Qu’avez-vous fait de ma terre

 

Dans ton poème sans titre

À trop me promener

dans le lit de ta poésie

la muse s’est mise à me tripoter l’imagination

mon territoire est un minuscule point

un appendice têtu

dans le champ de ton verbe

mon sol est foulé

ma ville fouillée de fond en comble

aux fenêtres cassées de mes mirages

ton image s’interpose

entre la rue et ma vue

entre ton angélus et ma muse

puis reviennent les mots aux doigts désossés

chatouillant le fin fond de ma pensée

un après-midi de pluie

tes mots partirent à l’assaut  de mes secrets de femme

un soir de clair de lune

j’ai égaré la clé de ta solitude

entre les éclipses du dire et mes rires

entre des lacs de bonheur et nos fièvres

après deux saisons d’amour et de hautes caresses

tes mots tripotent encore comme au premier jour

les aiguillons de mes sens

j’ai cherché longtemps  aux périmètres de tes silences

un poème sans mots sans os

un poème dur d’écorce

au sang cassant les plus minces désirs de liberté

je n’ai retrouvé que l’opiniâtre ardeur du verbe

se cheminant dans ma sensualité

rêve ou réalité

dans le brouillard diffus d’un poème sans titre

un matin de maigres caresses

j’ai vu tes mots

sucer le dernier de mes sucres d’orge

 

À PROPOS DE L’AUTEURE  :

Née en Haïti, Jeanie Bogart vit aux États-Unis où elle mène une carrière d’interprète et d’écrivain. Après des études en journalisme, elle a, tour à tour, été reporter, présentatrice et rédactrice de nouvelles à la radio, à la télévision en Haïti et rédactrice dans quelques publications aux États-Unis. Elle a commencé à écrire des poèmes à l’âge de quatorze ans.

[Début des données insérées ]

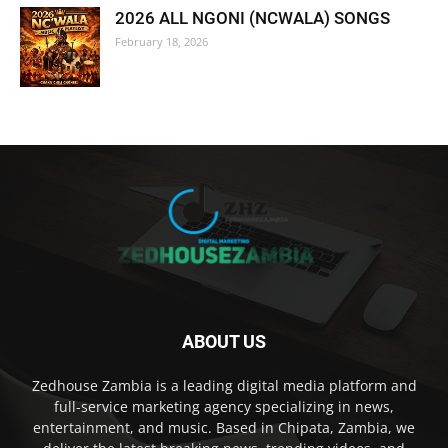
2026 ALL NGONI (NCWALA) SONGS
February 18, 2026
ABOUT US
Zedhouse Zambia is a leading digital media platform and
full-service marketing agency specializing in news,
entertainment, and music. Based in Chipata, Zambia, we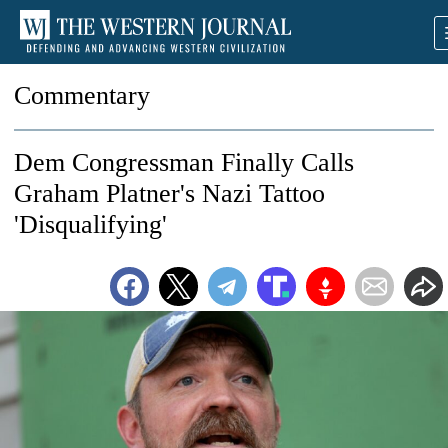
Commentary
Dem Congressman Finally Calls
Graham Platner's Nazi Tattoo
'Disqualifying'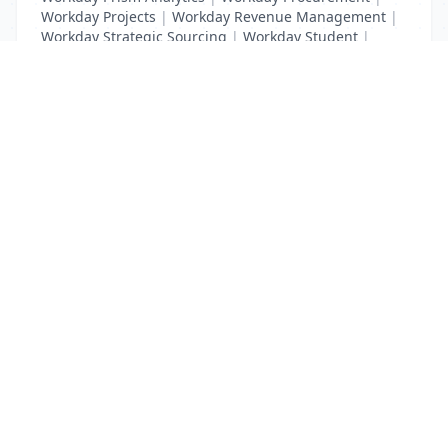
Workday Projects
|
Workday Revenue Management
|
Workday Strategic Sourcing
|
Workday Student
|
Workday Supplier Accounts
|
Workday Training
List Your Business to Grow Today!
Join thousands of businesses reaching local
customers every day. Free profile setup in 5 minutes.
Create Free Account
Trending Services on QuickDials
Browse trending categories and find verified providers near you.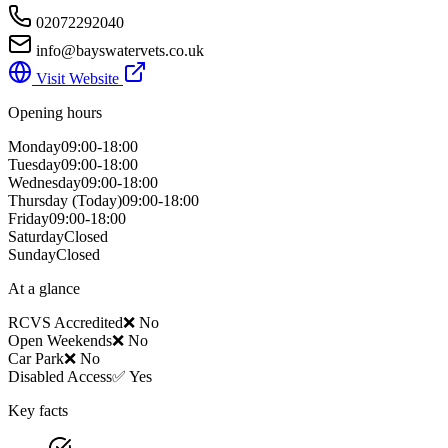
02072292040
info@bayswatervets.co.uk
Visit Website
Opening hours
Monday
09:00-18:00
Tuesday
09:00-18:00
Wednesday
09:00-18:00
Thursday
(Today)
09:00-18:00
Friday
09:00-18:00
Saturday
Closed
Sunday
Closed
At a glance
RCVS Accredited
❌ No
Open Weekends
❌ No
Car Park
❌ No
Disabled Access
✅ Yes
Key facts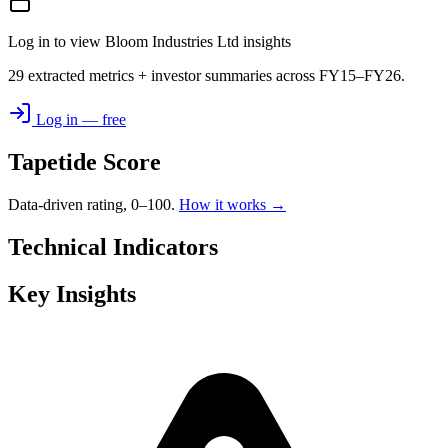
Log in to view Bloom Industries Ltd insights
29 extracted metrics + investor summaries across FY15–FY26.
Log in — free
Tapetide Score
Data-driven rating, 0–100.
How it works →
Technical Indicators
Key Insights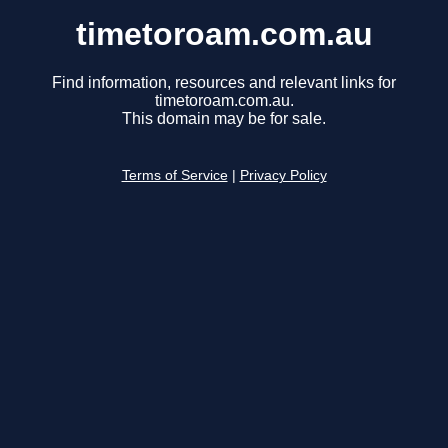
timetoroam.com.au
Find information, resources and relevant links for
timetoroam.com.au.
This domain may be for sale.
Terms of Service
|
Privacy Policy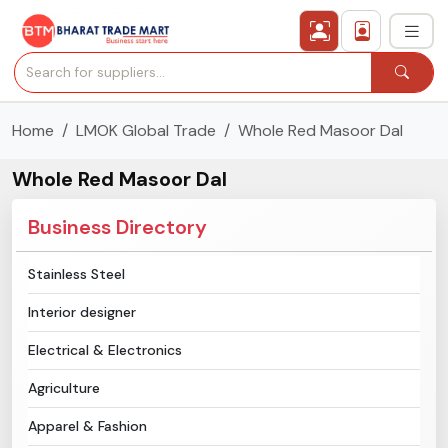
Home
LMOK Global Trade
Whole Red Masoor Dal
›
All Categories
Whole Red Masoor Dal
›
Secured Trading Service
Business Directory
Find Qualified Buyer
Stainless Steel
Verified Suppliers
Interior designer
Sell Product
Electrical & Electronics
Agriculture
Post Requirement
Apparel & Fashion
Membership Plans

Elle a gagné avec son poème « A la foli », le premier prix Kalbas Lò Lakarayib 2006 en Martinique. Ses poèmes ont été publiés dans plusieurs anthologies en France, au Canada, en Belgique et aux États-Unis.

Jeanie Bogart a publié plusieurs recueils de poèmes en français et en créole. Elle est détentrice d’un Master en Langue Française et Littérature.